Unterschiedliche Schmerzwahrnehmungen in Europa und den USA

Mittwoch, 28. Februar 2018

/WavebreakmediaMicro, stockadobecom

Jena – Die subjektiv wahrgenommene Schmerzintensität scheint sich in Europa und den USA zu unterscheiden: US-amerikanische Patienten geben nach identischen orthopädischen Operationen eine deutlich höhere Schmerzintensität an als Patienten in Europa. Obwohl die Patienten in den USA mehr Schmerzmittel erhielten, war ihr Wunsch nach mehr Schmerztherapie höher als bei der Vergleichsgruppe aus 13 europäischen und außereuropäischen Ländern. Das berichtet eine Arbeitsgruppe des Universitätsklinikums Jena im British Journal of Anaesthesia (2018; doi: 10.1016/j.bja.2017.11.109).

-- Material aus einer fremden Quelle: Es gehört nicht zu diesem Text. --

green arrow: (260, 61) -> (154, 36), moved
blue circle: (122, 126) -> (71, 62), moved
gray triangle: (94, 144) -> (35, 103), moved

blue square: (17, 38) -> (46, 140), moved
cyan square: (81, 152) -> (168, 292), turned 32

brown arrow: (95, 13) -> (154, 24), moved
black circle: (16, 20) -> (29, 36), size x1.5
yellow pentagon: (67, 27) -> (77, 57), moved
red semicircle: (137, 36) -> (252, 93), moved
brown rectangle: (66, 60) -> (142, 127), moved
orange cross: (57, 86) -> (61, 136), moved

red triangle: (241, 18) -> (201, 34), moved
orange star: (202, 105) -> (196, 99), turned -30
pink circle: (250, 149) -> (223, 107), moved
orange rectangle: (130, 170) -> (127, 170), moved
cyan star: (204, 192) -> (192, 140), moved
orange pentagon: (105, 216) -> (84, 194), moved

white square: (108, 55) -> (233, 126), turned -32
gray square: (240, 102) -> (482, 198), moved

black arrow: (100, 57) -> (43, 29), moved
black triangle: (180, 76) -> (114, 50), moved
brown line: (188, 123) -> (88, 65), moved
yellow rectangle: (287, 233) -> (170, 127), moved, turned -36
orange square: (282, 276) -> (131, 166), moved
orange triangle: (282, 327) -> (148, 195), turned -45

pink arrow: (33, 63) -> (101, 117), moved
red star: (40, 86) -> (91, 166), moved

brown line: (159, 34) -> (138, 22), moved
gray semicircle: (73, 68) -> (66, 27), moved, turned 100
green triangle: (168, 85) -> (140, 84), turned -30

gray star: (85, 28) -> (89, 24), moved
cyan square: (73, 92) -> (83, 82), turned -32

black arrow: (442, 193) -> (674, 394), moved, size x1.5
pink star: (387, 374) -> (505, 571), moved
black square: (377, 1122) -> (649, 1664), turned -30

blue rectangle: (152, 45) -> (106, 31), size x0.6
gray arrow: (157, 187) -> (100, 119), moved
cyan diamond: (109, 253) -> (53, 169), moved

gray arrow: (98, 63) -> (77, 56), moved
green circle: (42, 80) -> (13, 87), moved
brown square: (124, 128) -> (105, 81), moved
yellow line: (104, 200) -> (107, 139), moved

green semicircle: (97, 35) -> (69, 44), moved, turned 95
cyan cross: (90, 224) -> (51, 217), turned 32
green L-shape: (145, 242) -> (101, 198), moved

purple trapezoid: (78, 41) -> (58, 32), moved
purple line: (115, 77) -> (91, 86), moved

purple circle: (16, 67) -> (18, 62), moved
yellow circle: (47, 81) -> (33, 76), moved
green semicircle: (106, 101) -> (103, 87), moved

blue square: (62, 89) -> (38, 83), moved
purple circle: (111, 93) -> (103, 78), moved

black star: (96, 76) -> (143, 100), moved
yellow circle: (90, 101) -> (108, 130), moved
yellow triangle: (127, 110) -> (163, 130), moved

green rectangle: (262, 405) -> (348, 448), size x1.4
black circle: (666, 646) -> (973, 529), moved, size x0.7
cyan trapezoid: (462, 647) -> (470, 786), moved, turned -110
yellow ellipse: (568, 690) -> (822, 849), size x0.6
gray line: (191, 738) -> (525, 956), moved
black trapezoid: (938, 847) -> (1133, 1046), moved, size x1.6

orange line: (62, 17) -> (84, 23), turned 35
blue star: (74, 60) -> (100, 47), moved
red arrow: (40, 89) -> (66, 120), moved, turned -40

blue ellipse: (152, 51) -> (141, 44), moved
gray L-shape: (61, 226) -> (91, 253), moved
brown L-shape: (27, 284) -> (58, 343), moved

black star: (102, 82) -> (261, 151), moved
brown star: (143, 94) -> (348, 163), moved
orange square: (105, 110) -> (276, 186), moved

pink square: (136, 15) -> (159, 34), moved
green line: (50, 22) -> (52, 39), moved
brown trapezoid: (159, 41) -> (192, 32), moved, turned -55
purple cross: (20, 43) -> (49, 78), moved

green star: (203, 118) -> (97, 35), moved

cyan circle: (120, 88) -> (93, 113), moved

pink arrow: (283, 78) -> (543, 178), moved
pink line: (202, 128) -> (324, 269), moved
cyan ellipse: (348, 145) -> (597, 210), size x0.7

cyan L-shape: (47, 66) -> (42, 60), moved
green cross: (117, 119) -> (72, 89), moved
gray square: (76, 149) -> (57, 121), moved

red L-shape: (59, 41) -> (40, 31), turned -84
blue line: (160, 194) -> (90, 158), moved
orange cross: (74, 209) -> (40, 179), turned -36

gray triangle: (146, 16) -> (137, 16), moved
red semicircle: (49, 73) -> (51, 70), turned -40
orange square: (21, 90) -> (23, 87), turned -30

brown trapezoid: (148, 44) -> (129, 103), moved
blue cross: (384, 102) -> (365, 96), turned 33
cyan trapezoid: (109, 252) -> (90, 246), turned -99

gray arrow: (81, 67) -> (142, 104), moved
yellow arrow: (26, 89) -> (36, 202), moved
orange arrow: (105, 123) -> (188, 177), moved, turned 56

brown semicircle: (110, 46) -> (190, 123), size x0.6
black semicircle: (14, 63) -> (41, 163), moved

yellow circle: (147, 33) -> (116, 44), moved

Die Wissenschaftler werteten fast 14.000 Patientenbefragungen aus, die im Rahmen des Akutschmerzregisters „Pain Out“ erhoben wurden, das am Universitätsklinikum Jena koordiniert wird. „Bisher gibt es keine Studie, die so viele Patienten aus verschie­denen Ländern auf so standardisierte Art und Weise befragt hat“, betonte Ruth Zaslansky, Erstautorin der Studie und Mitarbeiterin an der Klinik für Anästhesiologie und Intensivmedizin des Universitätsklinikums Jena. Neben Ruth Zaslansky waren Richard Chapman, University of Utah, und Winfried Meißner, Koordinator des Pain-Out-Netzwerks vom Universitätsklinikum Jena, an der Studie beteiligt.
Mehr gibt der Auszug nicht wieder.